Local Catholic clergy are awaiting the decision from Rome as to who will replace Pope Benedict XVI, who shocked the world this week by saying he intends to resign.
Citing failing strength of his "mind and body," Benedict said Monday he would be the first pope to step down in 600 years.
Local Catholics said Benedict, who succeeded Pope John Paul II in 2005, has made an intelligent decision for the church.
The Rev. Donald Czelusniak stands with a portrait of Pope Benedict in the offices at the Church of the Holy Spirit in Gloversville on Saturday. (The Leader-Herald/Bill Trojan)
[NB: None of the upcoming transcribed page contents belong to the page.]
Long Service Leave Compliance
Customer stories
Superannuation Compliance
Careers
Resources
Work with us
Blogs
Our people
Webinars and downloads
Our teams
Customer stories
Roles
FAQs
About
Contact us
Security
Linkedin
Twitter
Some local priests say the resignation is not unthinkable to those who have paid attention. The Rev. Kenneth Doyle of the Diocese of Albany said while he initially was surprised, he said the pope had hinted at resigning if his health deteriorated.
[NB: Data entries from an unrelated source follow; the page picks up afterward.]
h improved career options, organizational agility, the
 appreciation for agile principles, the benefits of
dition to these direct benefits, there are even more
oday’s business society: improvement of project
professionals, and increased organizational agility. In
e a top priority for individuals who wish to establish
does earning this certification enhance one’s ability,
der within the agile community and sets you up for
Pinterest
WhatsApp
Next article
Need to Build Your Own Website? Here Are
The Rev. Donald Czelusniak of Gloversville, who led 20 local pilgrims to the Vatican in October to see the pope and the beatification of St. Kateri, said Benedict had mentioned publicly he could step down if his health fails.
Benedict, whose resignation goes into effect Feb. 28, does not have a successor as of Friday. However, cardinals will meet in the near future to discuss and select his successor.
Doyle said some of the qualities that the church looks for in a pope are holiness, intelligence and pastoral instincts. Doyle said these must be tempered with an openness to new ideas.
The Rev. George Belgarde, director of the Shrine of Our Lady of Martyrs in Auriesville, said the next pope will have to honor many of the previous pope's policies.
"I would hope for the continuation between the good relationship between faith and science," Belgarde said. "Both modern popes have promoted this."
The Rev. John Medwid of St. Mary's Church in Amsterdam said one of the more important things he hopes the next pope will do is continuing the reforms that started in the 1960s with the Second Vatican Council, which attempted to modernize the Catholic Church by allowing Masses to be said in languages other than the traditional Latin.
Medwid said the previous policy, which he described as isolationist, had caused some fear among some people. Doing away with the Latin-only policy helped relieve some of that tension.
"I think it helped the church to enter into a dialogue with the world," Medwid said.
Czelusniak said he'd like to see the next pope expand the evangelical services of the church. Medwid agreed, saying the challenge now is opening a "dialogue with the modern world" and trying to teach more people the relevancy of faith.
The Rev. Patrick Gallagher, pastor of St. Cecilia's Church in Fonda and Sacred Heart Church in Tribes Hill, said he hopes future popes will follow Benedict's example if they become concerned about their own health.
"I think what the pope did was wonderful," Gallagher said.
Czelusniak said many of the current issues facing the church are external.
"They come from people who harbor positions that don't follow the teachings of the church," Czelusniak said. However, he said, this is a part of human nature, and he wants to see more "spreading of the faith."
Belgarde said the new pope will face the still-lingering wounds from the sexual-abuse scandal that has rocked the church in the United States, Ireland and other nations. Belgarde said the scandal has been dealt with proactively, but the church is not infallible.
"The church has problems. We are a human organization," Belgarde said.